-
Notifications
You must be signed in to change notification settings - Fork 652
memory profiling
As a developer or user you sometimes want to find out where your code consumes memory. Or you suspect that the code "leaks memory", i.e., memory is not marked as available even after the data structures that occupy it are not longer needed. In Python there are a number of so-called memory profilers available. Here we introduce memory-profiler.
See the memory-profiler home page. Either from conda-forge
conda install -c conda-forge memory_profiler
or via pip
pip install -U memory_profiler
In short: Decorate functions with @profile
and run your code with memory_profiler. Two convenient ways to do this:
- load the module during execution
python -m memory_profiler example.py
- use the included
mprof
script and run
mprof run example.py
This will create a line-by-line summary similar to line_profiler.
For other ways to run see memory-profiler.
You can also generate plots of the timeseries of memory usage with
mprof run example.py
mprof plot
I tested the memory reader (in 0.19.2 on Python 3.6 on macOS) to see if there were some obvious memory leaks.
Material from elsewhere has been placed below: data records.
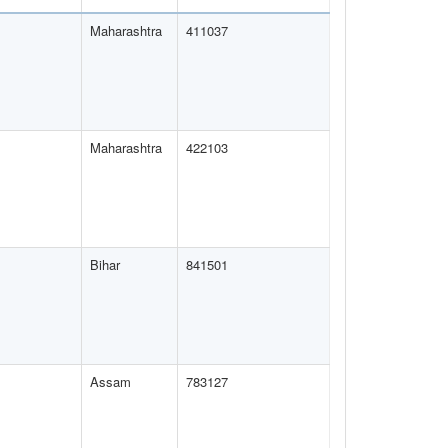
Maharashtra
411037
Maharashtra
422103
Bihar
841501
Assam
783127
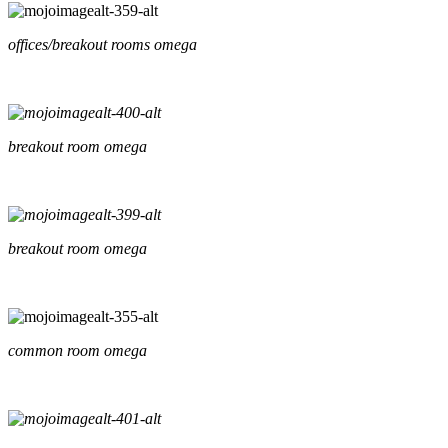
offices/breakout rooms omega
breakout room omega
breakout room omega
common room omega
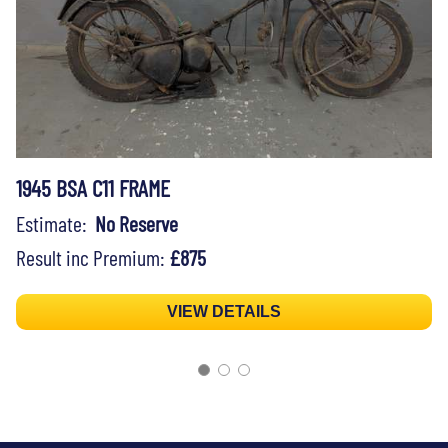
1945 BSA C11 FRAME
Estimate:
No Reserve
Result inc Premium:
£875
VIEW DETAILS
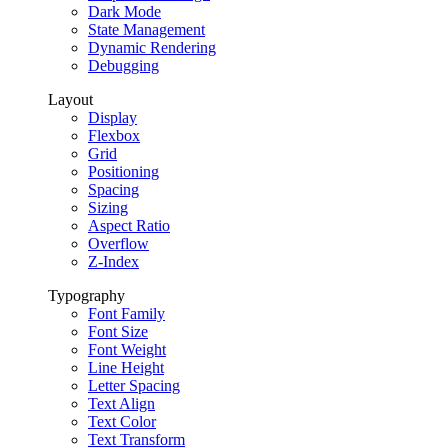
Dark Mode
State Management
Dynamic Rendering
Debugging
Layout
Display
Flexbox
Grid
Positioning
Spacing
Sizing
Aspect Ratio
Overflow
Z-Index
Typography
Font Family
Font Size
Font Weight
Line Height
Letter Spacing
Text Align
Text Color
Text Transform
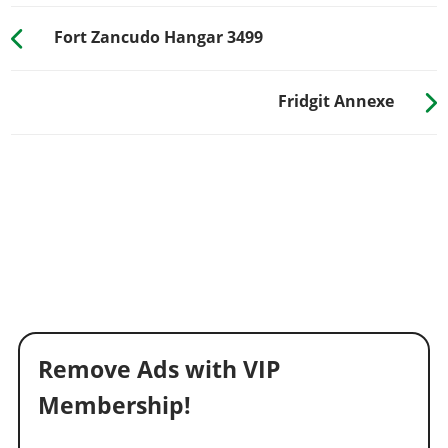
Fort Zancudo Hangar 3499
Fridgit Annexe
Remove Ads with VIP
Membership!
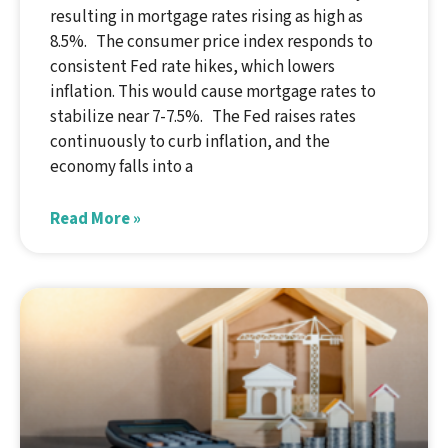
resulting in mortgage rates rising as high as
8.5%. The consumer price index responds to
consistent Fed rate hikes, which lowers
inflation. This would cause mortgage rates to
stabilize near 7-7.5%. The Fed raises rates
continuously to curb inflation, and the
economy falls into a
Read More »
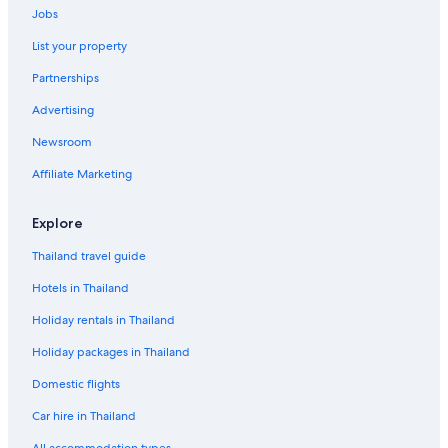
Jobs
List your property
Partnerships
Advertising
Newsroom
Affiliate Marketing
Explore
Thailand travel guide
Hotels in Thailand
Holiday rentals in Thailand
Holiday packages in Thailand
Domestic flights
Car hire in Thailand
All accommodation types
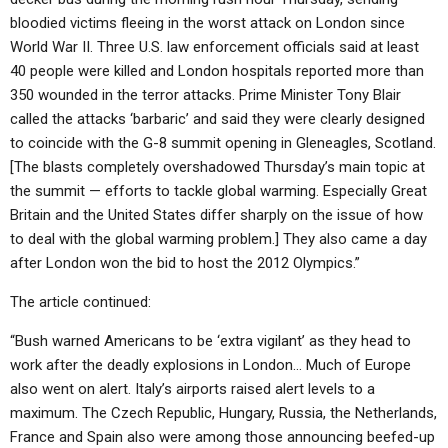
bloodied victims fleeing in the worst attack on London since
World War II. Three U.S. law enforcement officials said at least
40 people were killed and London hospitals reported more than
350 wounded in the terror attacks. Prime Minister Tony Blair
called the attacks ‘barbaric’ and said they were clearly designed
to coincide with the G-8 summit opening in Gleneagles, Scotland.
[The blasts completely overshadowed Thursday’s main topic at
the summit — efforts to tackle global warming. Especially Great
Britain and the United States differ sharply on the issue of how
to deal with the global warming problem.] They also came a day
after London won the bid to host the 2012 Olympics.”
The article continued:
“Bush warned Americans to be ‘extra vigilant’ as they head to
work after the deadly explosions in London… Much of Europe
also went on alert. Italy’s airports raised alert levels to a
maximum. The Czech Republic, Hungary, Russia, the Netherlands,
France and Spain also were among those announcing beefed-up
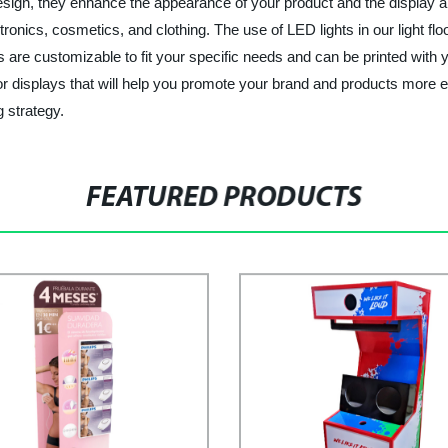
sign, they enhance the appearance of your product and the display ar
onics, cosmetics, and clothing. The use of LED lights in our light flo
lays are customizable to fit your specific needs and can be printed wit
loor displays that will help you promote your brand and products more e
 strategy.
FEATURED PRODUCTS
I use the script xtc_vs_memreader.py
. The script loads the NhaA equilibrium dataset, which is about 1 GB in size (as compressed XTC). It first runs a simple analysis three times with the normal XTCReader. It then runs the same analysis another three times but first loads the trajectory into memory. (I load the whole trajectory ainto memory to stress the memory and then skip every 10th step during the analysis; for performance one would instead read every 10th step into memory and then analyze all frames.) This was run on a laptop with 8 GB of RAM and a SSD disk.
I used memory_profiler
to obtain memory data:
mprof run xtc_vs_memreader.py
and
mprof plot
One can look at the line-by-line report but more interesting is the time course. The first one is with del u; gc.collect()
enabled. The memory goes up when transfer_to_memory
happens (in the run()
function) and then goes down when I manually garbage collect.
The second one with automatic gc shows that python releases memory when it wants to... I don't understand why the total max memory is a bit different.
In both cases, however, it looks as if it releases (almost) all memory. I assume that the very small difference at the end has more got to do with the sampling interval of 0.1 s than a memory leak.
My conclusion from the simple test is that there's not a massive memory leak in the MemoryReader.